Summing up my time with the Dacia is a difficult process – while the car has certainly impressed, it has also had the power to frustrate. The car was impressively rugged and put up with everything our family could throw at it, and throughout the wet and wild winter we all endured, the Duster ploughed on, undaunted. From tyres to shopping, and dogs to car panels, the Dacia hungrily swallowed up whatever cargo I needed it to carry. The hard-wearing trim managed to cope with half-eaten fruit and snacks from the smaller members of the family, while equipment such as the Bluetooth, which supported telephone and media streaming was most welcome, and to be honest, unexpected on a car at this price level.

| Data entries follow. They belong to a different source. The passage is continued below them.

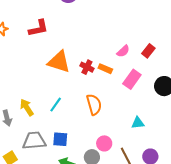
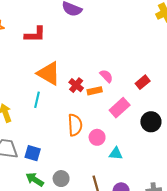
pink semicircle: (123, 51) -> (106, 76), moved, turned -104
orange rectangle: (105, 69) -> (95, 91), turned -48
cyan line: (56, 105) -> (37, 100), moved, turned -35
pink circle: (104, 143) -> (97, 137), moved

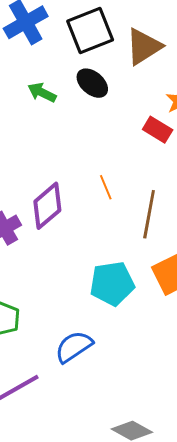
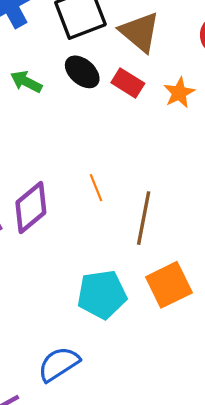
brown triangle: (144, 47) -> (140, 32), turned -48
red rectangle: (158, 130) -> (128, 83), moved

For all its charm though, the Duster wasn’t without its flaws. From the moment it arrived, the driver’s seat wobbled and since my local dealer was unable to rectify it, the car had to return to Dacia UK. They had more success, resolving the issue for good. Then, after 8,000 miles, the driver’s door handle failed, sticking open, requiring me to take extra care each time I got in or out of the car. A good soaking with some WD40 seemed to resolve it though. Then of course there was the issue with the service light, which came on after the car was serviced at 12,000 miles and the inaccurate fuel gauge that almost left me stranded on the hard shoulder of the M5. The Duster made another trip back to Dacia UK when the roof began leaking – it turned out that the aerial seal had failed, allowing water into the car via the Bluetooth microphone. Seal replaced, the car was watertight once more and back to its best.

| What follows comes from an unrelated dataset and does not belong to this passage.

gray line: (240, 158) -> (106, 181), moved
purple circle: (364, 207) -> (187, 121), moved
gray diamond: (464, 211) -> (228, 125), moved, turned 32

While each of these problems were only minor, each one would have required a trip to the dealership – it’s these kind of niggling faults that can really take the shine off of the ownership experience, even the budget one offered by the Duster.

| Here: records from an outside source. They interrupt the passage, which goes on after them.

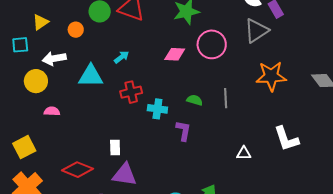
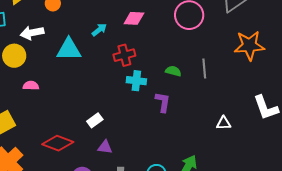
pink diamond: (175, 54) -> (134, 18), moved
red cross: (131, 92) -> (124, 55), moved
white rectangle: (115, 148) -> (95, 120), turned 56
purple triangle: (125, 175) -> (105, 147), size x0.6

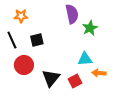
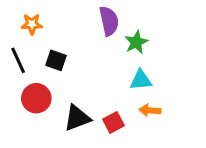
black square: (37, 40) -> (56, 60), turned 32
cyan triangle: (85, 59) -> (141, 80), moved
black triangle: (51, 78) -> (77, 118), turned 30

Fuel economy was fair, if not fantastic, but I did find the Duster’s 1.5-litre dCi unit a willing performer, if not always particularly keen to start on the first turn of the key. My ten months or so with the Dacia on the whole have been highly positive, the car had a simple, unfussy charm to it – it was tough and hard wearing and did everything we could have asked of it.
Would I recommend one to a friend? For all its plus points, I can’t help but wonder how the Duster would fair after two or three year’s average family use. That said, there’s genuinely a lot to like about the Duster, thanks to it offering impressive value for money and delivering a lot of character.
The Duster proved to be tough and rugged through some of the wettest winter weather in history.
Niggling faults took a little of the shine off the ownership experience.
|Date arrived:||5th August 2013|
|Mileage to date:||15,211 miles|
|Fuel consumption:||53.3mpg (official combined)
44.5mpg (on test)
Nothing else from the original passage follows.